EXERCISE DIRECTIONS
Each line in the records below, from the one that contains "celulitis, sin duda, puede" to the one that contains "completamente recta, y", should be reproduced exactly, the first and last included.

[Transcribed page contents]
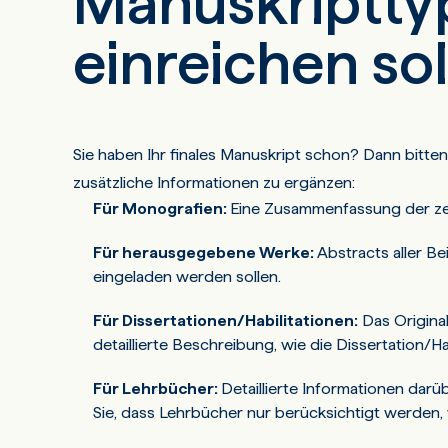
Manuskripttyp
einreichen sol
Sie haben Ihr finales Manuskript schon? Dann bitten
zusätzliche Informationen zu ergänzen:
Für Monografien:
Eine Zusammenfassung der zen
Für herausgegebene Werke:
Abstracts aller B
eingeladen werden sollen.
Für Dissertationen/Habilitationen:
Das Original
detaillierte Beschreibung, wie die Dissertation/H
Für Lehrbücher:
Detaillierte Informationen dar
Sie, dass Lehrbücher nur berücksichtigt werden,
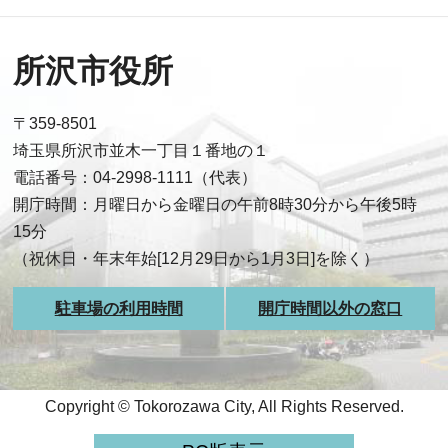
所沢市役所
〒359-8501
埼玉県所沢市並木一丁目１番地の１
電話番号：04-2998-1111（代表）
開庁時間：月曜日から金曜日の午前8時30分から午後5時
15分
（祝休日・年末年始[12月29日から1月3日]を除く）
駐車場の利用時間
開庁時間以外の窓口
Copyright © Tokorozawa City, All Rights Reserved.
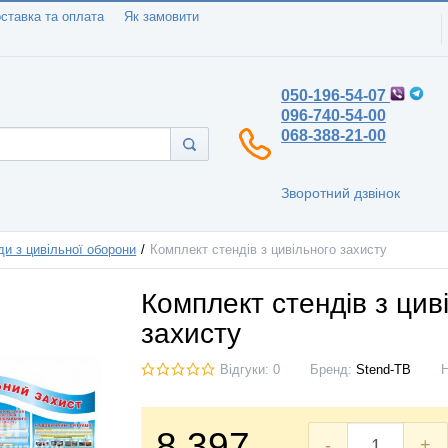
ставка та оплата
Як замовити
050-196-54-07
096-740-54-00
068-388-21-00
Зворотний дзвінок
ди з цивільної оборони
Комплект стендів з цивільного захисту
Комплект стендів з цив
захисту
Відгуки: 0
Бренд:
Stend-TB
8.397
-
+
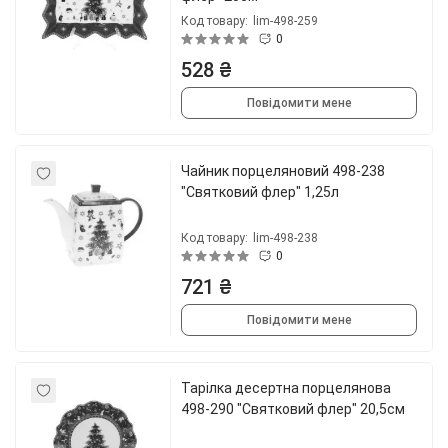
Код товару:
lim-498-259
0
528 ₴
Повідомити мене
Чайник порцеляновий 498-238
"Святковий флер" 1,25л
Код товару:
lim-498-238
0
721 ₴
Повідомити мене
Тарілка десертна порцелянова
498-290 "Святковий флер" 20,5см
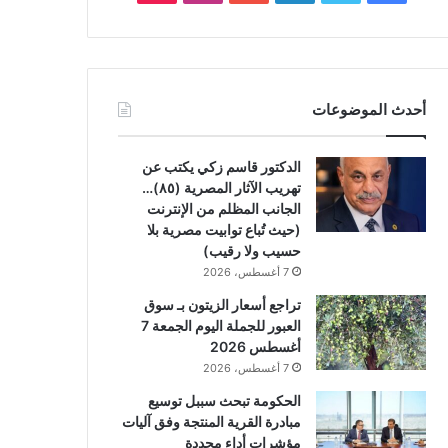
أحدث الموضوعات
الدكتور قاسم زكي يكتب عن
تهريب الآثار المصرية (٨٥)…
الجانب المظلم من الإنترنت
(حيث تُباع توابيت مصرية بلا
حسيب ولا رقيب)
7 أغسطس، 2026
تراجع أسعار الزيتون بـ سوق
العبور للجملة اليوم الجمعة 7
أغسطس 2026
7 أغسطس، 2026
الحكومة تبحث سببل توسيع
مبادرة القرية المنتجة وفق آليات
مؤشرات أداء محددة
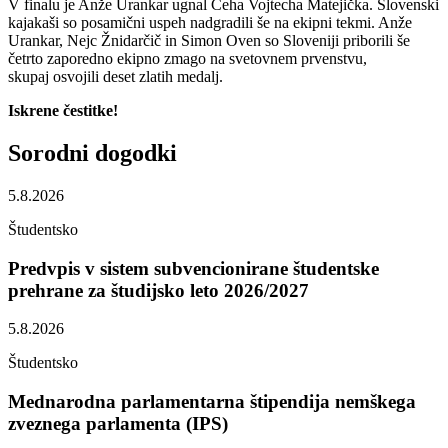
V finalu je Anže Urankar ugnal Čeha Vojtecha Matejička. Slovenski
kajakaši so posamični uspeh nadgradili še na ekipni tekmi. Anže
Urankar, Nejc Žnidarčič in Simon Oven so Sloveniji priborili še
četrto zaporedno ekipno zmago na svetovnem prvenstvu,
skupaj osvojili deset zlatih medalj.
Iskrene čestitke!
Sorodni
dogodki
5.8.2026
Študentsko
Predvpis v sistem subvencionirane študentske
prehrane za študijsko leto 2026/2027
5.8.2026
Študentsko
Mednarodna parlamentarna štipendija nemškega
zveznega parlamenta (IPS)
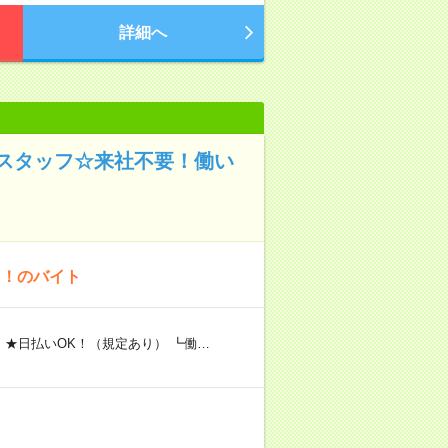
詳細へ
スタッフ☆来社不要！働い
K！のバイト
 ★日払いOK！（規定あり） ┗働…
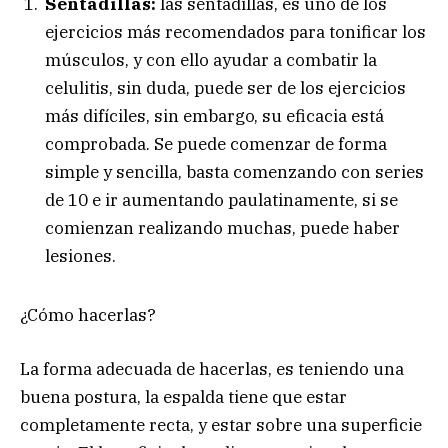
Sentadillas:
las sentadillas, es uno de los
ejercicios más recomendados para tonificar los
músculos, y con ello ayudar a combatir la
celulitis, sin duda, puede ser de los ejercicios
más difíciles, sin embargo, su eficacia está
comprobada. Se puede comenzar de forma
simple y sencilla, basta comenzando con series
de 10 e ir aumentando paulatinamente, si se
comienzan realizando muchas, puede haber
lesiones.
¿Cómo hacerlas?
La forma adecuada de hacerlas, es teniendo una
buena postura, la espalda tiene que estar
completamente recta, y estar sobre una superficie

--

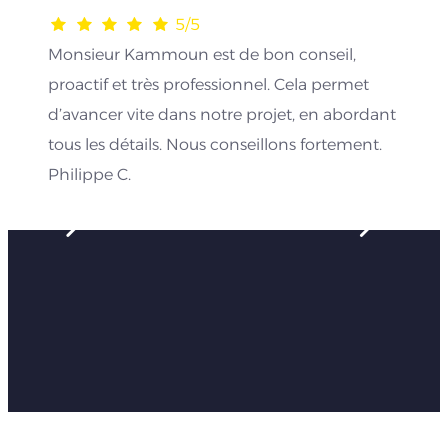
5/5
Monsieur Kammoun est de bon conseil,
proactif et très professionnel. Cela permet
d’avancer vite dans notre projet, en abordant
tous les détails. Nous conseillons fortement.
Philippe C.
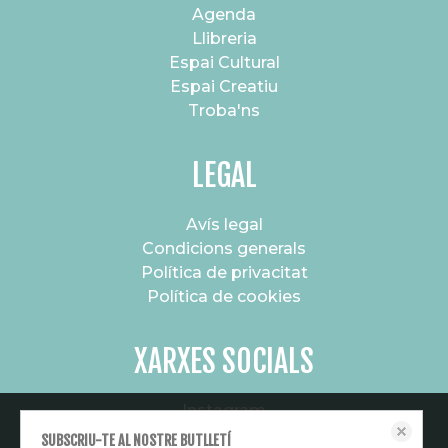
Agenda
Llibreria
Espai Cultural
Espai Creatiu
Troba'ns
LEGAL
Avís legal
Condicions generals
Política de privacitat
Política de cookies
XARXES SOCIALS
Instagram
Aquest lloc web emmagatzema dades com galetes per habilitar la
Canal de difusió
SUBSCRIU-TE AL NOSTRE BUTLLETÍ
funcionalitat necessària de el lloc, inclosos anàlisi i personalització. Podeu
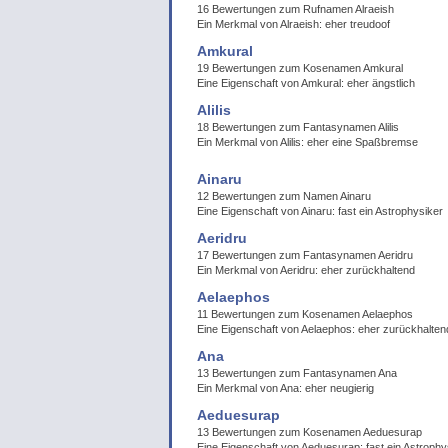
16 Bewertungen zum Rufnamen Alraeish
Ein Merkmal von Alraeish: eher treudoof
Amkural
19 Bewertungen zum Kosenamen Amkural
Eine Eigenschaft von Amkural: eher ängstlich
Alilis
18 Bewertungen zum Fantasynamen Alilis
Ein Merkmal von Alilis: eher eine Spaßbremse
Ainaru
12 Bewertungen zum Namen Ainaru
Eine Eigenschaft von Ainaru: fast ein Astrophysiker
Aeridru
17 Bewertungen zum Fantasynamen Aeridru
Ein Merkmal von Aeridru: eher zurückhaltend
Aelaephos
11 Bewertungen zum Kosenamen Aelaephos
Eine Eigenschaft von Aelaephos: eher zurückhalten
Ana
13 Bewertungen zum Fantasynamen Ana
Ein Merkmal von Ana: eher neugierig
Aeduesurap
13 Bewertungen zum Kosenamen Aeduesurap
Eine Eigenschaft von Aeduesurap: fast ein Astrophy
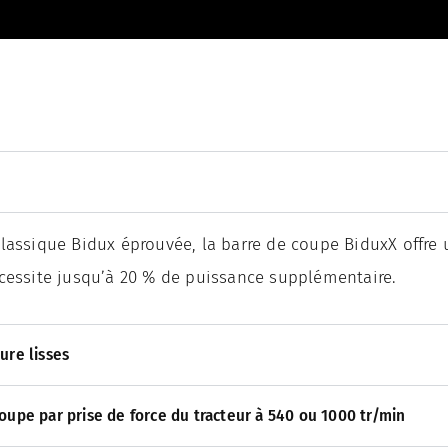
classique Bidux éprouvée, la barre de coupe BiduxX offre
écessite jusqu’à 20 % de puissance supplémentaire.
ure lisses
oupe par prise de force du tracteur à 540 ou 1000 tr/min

ANSWER TO THIS PROBLEM
celulitis, sin duda, puede ser de los ejercicios
más difíciles, sin embargo, su eficacia está
comprobada. Se puede comenzar de forma
simple y sencilla, basta comenzando con series
de 10 e ir aumentando paulatinamente, si se
comienzan realizando muchas, puede haber
lesiones.
¿Cómo hacerlas?
La forma adecuada de hacerlas, es teniendo una
buena postura, la espalda tiene que estar
completamente recta, y estar sobre una superficie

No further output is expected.